You can judge how effective they’re being by the fact that from 2009 to 2010 the company reduced energy use by 4% while at the same time increasing business volume by 4%.

Water is another key focus area, and CCE uses lots of it. It’s being pretty effective in reducing its use though, for example in 2010 it used 1.42 litres of water per litre of product, compared with 1.51 litres in 2009 and 1.57 the year before that – given the billions of litres of product, I think I mentioned 11 billion cans and bottles sold in 2010 – this incremental progress adds up to huge volumes of water saved.
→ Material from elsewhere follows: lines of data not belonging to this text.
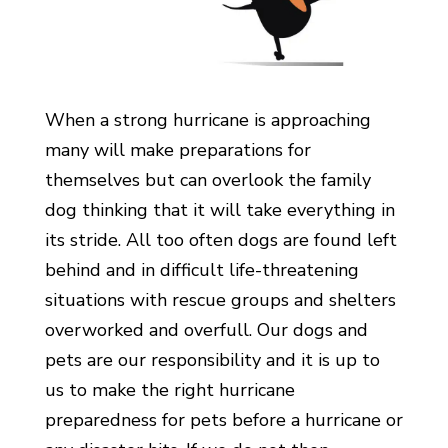
When a strong hurricane is approaching
many will make preparations for
themselves but can overlook the family
dog thinking that it will take everything in
its stride. All too often dogs are found left
behind and in difficult life-threatening
situations with rescue groups and shelters
overworked and overfull. Our dogs and
pets are our responsibility and it is up to
us to make the right hurricane
preparedness for pets before a hurricane or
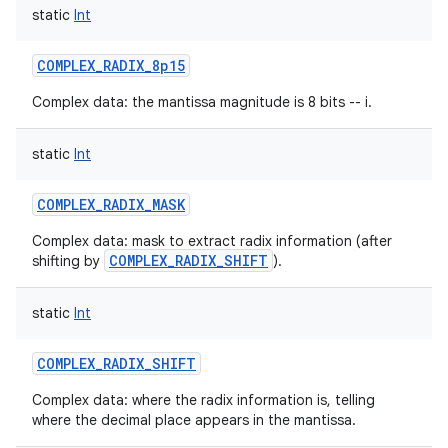
static
Int
COMPLEX_RADIX_8p15
Complex data: the mantissa magnitude is 8 bits -- i.
static
Int
COMPLEX_RADIX_MASK
Complex data: mask to extract radix information (after
COMPLEX_RADIX_SHIFT
shifting by
).
static
Int
COMPLEX_RADIX_SHIFT
Complex data: where the radix information is, telling
where the decimal place appears in the mantissa.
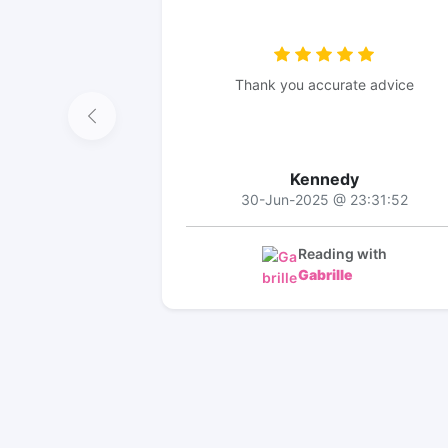
Thank you accurate advice
Kennedy
30-Jun-2025 @ 23:31:52
Reading with
Gabrille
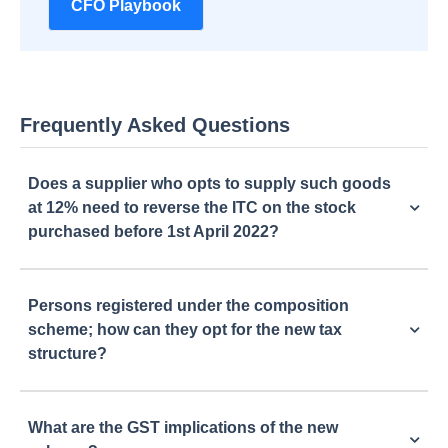
CFO Playbook
Frequently Asked Questions
Does a supplier who opts to supply such goods
at 12% need to reverse the ITC on the stock
purchased before 1st April 2022?
Persons registered under the composition
scheme; how can they opt for the new tax
structure?
What are the GST implications of the new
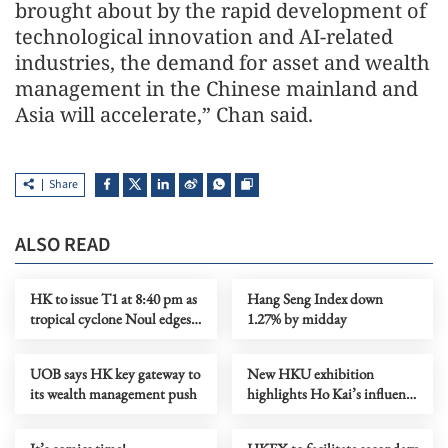
brought about by the rapid development of
technological innovation and AI-related
industries, the demand for asset and wealth
management in the Chinese mainland and
Asia will accelerate,” Chan said.
Share
ALSO READ
HK to issue T1 at 8:40 pm as
Hang Seng Index down
tropical cyclone Noul edges
1.27% by midday
closer
UOB says HK key gateway to
New HKU exhibition
its wealth management push
highlights Ho Kai’s influence
on modern China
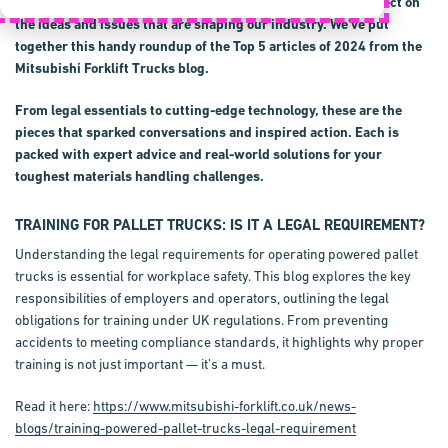
As another year comes to a close, it's the perfect time to reflect on
the ideas and issues that are shaping our industry. We've put
together this handy roundup of the Top 5 articles of 2024 from the
Mitsubishi Forklift Trucks blog.
From legal essentials to cutting-edge technology, these are the
pieces that sparked conversations and inspired action. Each is
packed with expert advice and real-world solutions for your
toughest materials handling challenges.
TRAINING FOR PALLET TRUCKS: IS IT A LEGAL REQUIREMENT?
Understanding the legal requirements for operating powered pallet
trucks is essential for workplace safety. This blog explores the key
responsibilities of employers and operators, outlining the legal
obligations for training under UK regulations. From preventing
accidents to meeting compliance standards, it highlights why proper
training is not just important — it’s a must.
Read it here:
https://www.mitsubishi-forklift.co.uk/news-
blogs/training-powered-pallet-trucks-legal-requirement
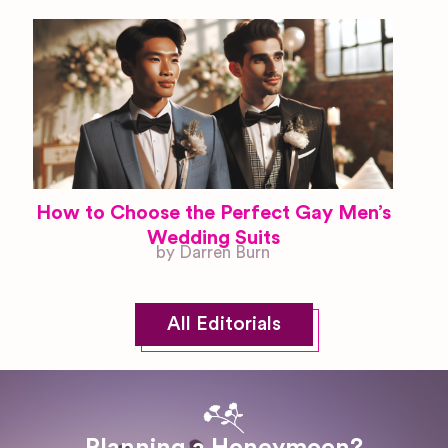
How to Choose the Perfect Gay Men’s
Wedding Suits
by Darren Burn
All Editorials
Planning a Honeymoon?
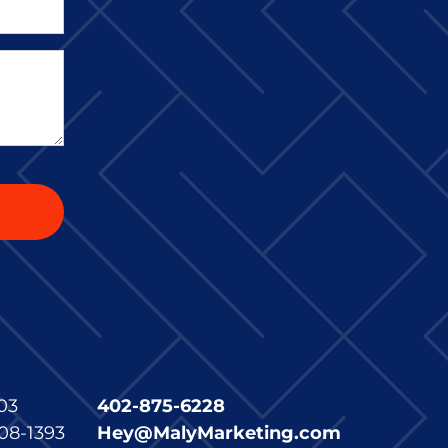
03
402-875-6228
08-1393
Hey@MalyMarketing.com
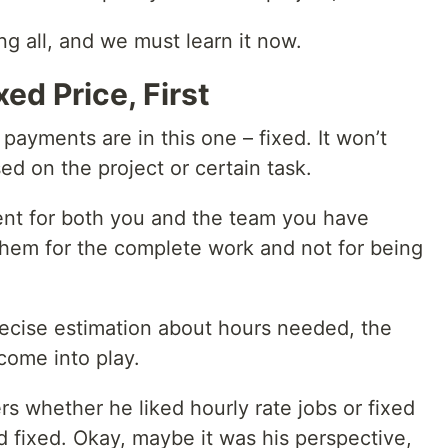
ing all, and we must learn it now.
xed Price, First
ayments are in this one – fixed. It won’t
sed on the project or certain task.
rent for both you and the team you have
hem for the complete work and not for being
recise estimation about hours needed, the
come into play.
s whether he liked hourly rate jobs or fixed
 fixed. Okay, maybe it was his perspective,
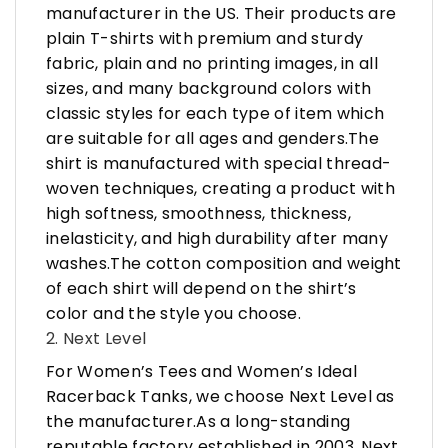
manufacturer in the US. Their products are
plain T-shirts with premium and sturdy
fabric, plain and no printing images, in all
sizes, and many background colors with
classic styles for each type of item which
are suitable for all ages and genders.The
shirt is manufactured with special thread-
woven techniques, creating a product with
high softness, smoothness, thickness,
inelasticity, and high durability after many
washes.The cotton composition and weight
of each shirt will depend on the shirt’s
color and the style you choose.
2. Next Level
For Women’s Tees and Women’s Ideal
Racerback Tanks, we choose Next Level as
the manufacturer.As a long-standing
reputable factory established in 2003, Next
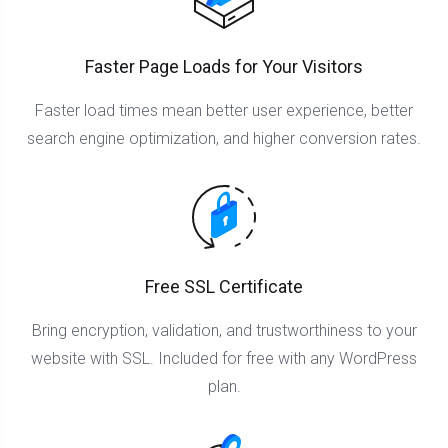
Faster Page Loads for Your Visitors
Faster load times mean better user experience, better
search engine optimization, and higher conversion rates.
Free SSL Certificate
Bring encryption, validation, and trustworthiness to your
website with SSL. Included for free with any WordPress
plan.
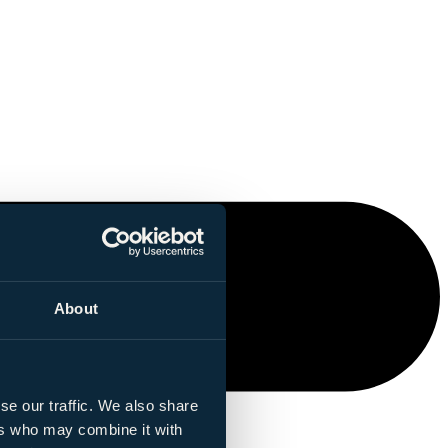
About
se our traffic. We also share
ers who may combine it with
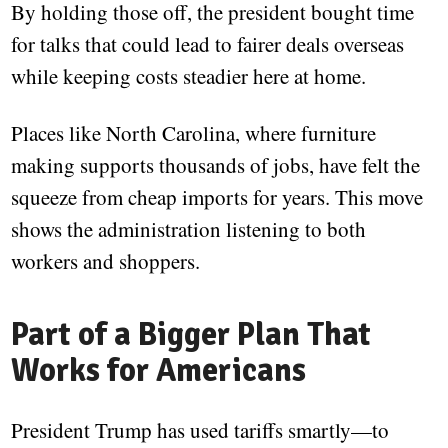
By holding those off, the president bought time
for talks that could lead to fairer deals overseas
while keeping costs steadier here at home.
Places like North Carolina, where furniture
making supports thousands of jobs, have felt the
squeeze from cheap imports for years. This move
shows the administration listening to both
workers and shoppers.
Part of a Bigger Plan That
Works for Americans
President Trump has used tariffs smartly—to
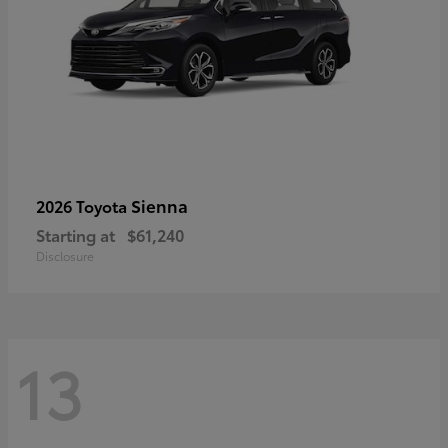
Sienna
2026 Toyota
Starting at
$61,240
Disclosure
13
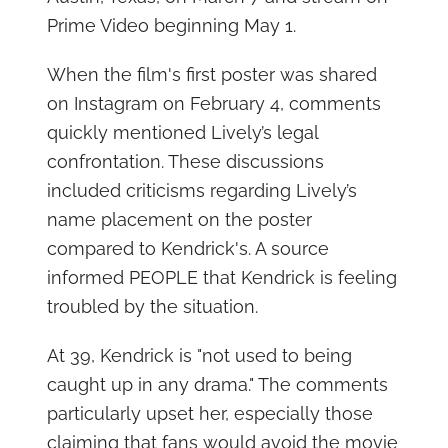
Prime Video beginning May 1.
When the film's first poster was shared
on Instagram on February 4, comments
quickly mentioned Lively’s legal
confrontation. These discussions
included criticisms regarding Lively’s
name placement on the poster
compared to Kendrick's. A source
informed PEOPLE that Kendrick is feeling
troubled by the situation.
At 39, Kendrick is "not used to being
caught up in any drama." The comments
particularly upset her, especially those
claiming that fans would avoid the movie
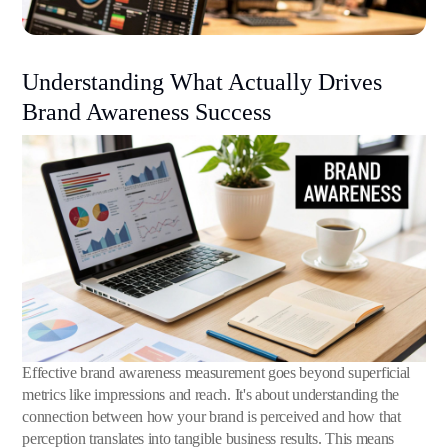
Understanding What Actually Drives
Brand Awareness Success
Effective brand awareness measurement goes beyond superficial
metrics like impressions and reach. It's about understanding the
connection between how your brand is perceived and how that
perception translates into tangible business results. This means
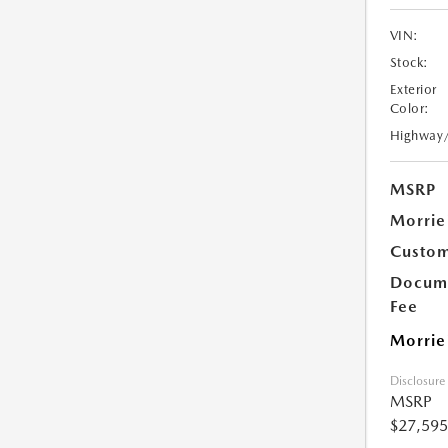
VIN:
Stock:
Exterior
Color:
Highway
MSRP
Morrie
Custom
Docume
Fee
Morrie
Disclosure
MSRP
$27,595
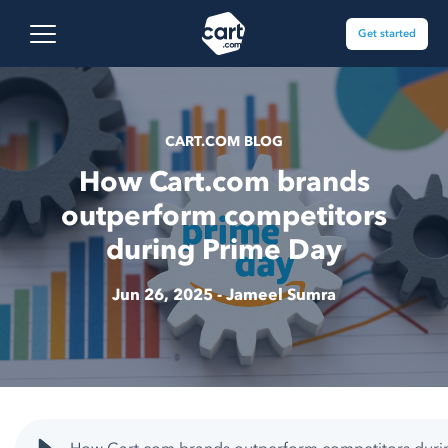
Skip to content
Cart.com
Open main menu
Get started
CART.COM BLOG
How Cart.com brands
outperform competitors
during Prime Day
Jun 26, 2025 -
Jameel Sumra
The company is certainly delivering on its commitment to protect water sources, minimise water use and replenish the amount of water used – and the report shows that water use has been cut back every year for the past 5 years, despite increasing production. 

Packaging is the third environmental focus area, and of course the issues are a little more complex – the impacts of packing depend on issues such as materials choice, what consumers do with the packing once they’ve drunk what it contains, recycling possibilities etc. I hadn’t realised that CCE had just announced the development of a huge new PET recycling plant here in the UK (PET is the typical plastic used for fizzy drinks). This will double the amount of recycled PET in this country  - it’ll produce 25,000 annual tonnes of recycled PET and be one of the largest plastic recycling facilities in Western Europe. 

There are lots of examples and case studies, I think you’re getting a flavour of the report, there’s a lot more I could tell you but I think it’s best to let you find out for yourself. 

I’ll leave you with a phrase from John Brock’s intro (he’s the Chairman and CEO of the company) which caught my eye, he said ‘Above all, we know we need to be more visionary, expanding our influence beyond the concept of ‘reducing our impacts’ and exploring ways to drive true change’. 

Well, I’m sure you’d agree that if every company CEO took such a stance, we’d all be a long way further towards achieving sustainability. 

Do read the report, you can find it here and don’t forget to send the company your feedback, they welcome it and as you can see from the report, it’s what helps shape what they do. 

Thank you for watching this VideoReportAlert!